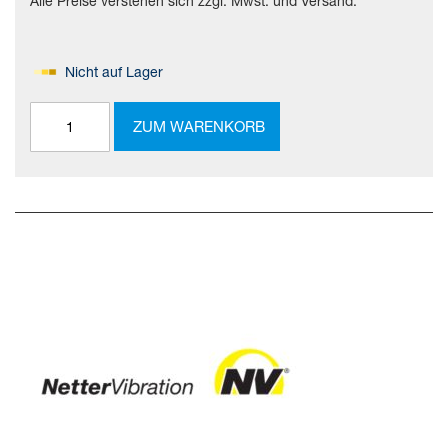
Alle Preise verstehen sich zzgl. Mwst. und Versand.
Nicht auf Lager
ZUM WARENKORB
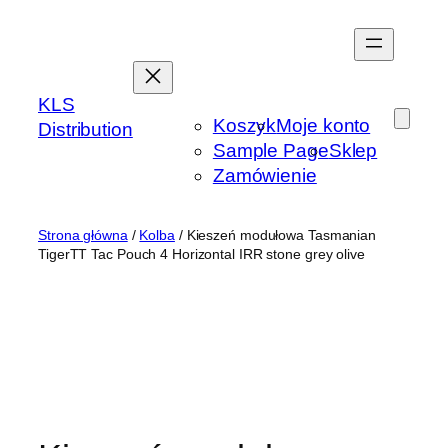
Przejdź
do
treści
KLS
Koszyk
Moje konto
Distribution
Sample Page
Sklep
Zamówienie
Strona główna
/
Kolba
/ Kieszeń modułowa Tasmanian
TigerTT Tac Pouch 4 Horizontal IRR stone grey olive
--
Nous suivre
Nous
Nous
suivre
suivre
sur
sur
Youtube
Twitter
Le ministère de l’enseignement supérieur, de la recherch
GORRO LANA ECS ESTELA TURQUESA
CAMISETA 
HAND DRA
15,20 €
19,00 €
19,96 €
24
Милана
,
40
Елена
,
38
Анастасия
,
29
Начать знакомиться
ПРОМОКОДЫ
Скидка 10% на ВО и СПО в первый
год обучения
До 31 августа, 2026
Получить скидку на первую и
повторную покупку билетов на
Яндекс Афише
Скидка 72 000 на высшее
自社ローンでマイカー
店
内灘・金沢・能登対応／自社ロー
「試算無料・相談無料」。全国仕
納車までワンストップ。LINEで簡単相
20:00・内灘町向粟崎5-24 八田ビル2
* * *
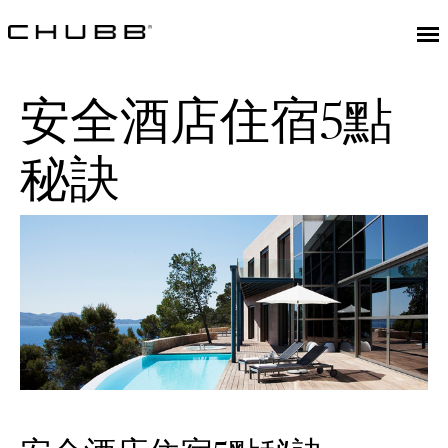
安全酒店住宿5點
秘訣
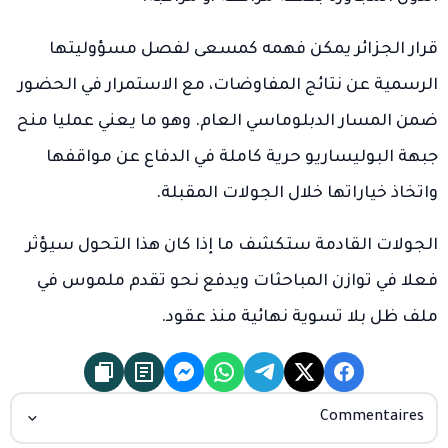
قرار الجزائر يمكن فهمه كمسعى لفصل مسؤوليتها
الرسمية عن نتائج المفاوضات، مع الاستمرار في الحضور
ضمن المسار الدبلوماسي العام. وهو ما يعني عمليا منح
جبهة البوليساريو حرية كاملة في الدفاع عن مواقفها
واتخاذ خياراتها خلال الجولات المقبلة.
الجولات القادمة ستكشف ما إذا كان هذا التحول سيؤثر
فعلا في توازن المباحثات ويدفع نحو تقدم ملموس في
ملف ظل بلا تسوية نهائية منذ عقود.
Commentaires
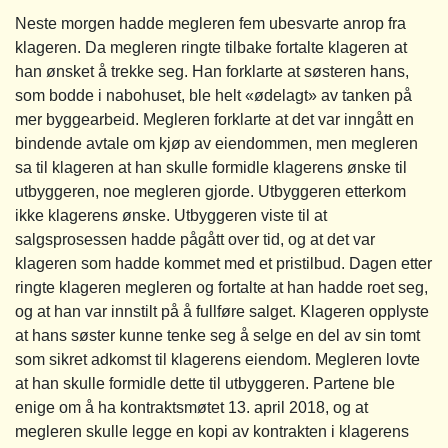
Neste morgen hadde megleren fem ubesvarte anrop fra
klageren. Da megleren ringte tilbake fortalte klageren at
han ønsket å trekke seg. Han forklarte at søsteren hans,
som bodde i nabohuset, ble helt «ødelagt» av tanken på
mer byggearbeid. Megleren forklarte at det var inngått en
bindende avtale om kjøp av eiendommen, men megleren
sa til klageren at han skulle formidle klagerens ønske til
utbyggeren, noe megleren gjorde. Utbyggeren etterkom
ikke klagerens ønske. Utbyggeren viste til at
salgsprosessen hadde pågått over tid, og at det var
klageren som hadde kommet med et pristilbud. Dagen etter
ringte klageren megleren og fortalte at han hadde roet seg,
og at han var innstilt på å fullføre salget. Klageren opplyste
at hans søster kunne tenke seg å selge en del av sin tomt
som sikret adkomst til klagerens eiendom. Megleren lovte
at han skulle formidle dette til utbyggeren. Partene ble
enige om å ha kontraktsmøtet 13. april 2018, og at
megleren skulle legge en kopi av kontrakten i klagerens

*TASK OBJECTIVE:* Note how many lines of the material hold the word "fortalte", then state that number alone.

*TASK RESPONSE:* 2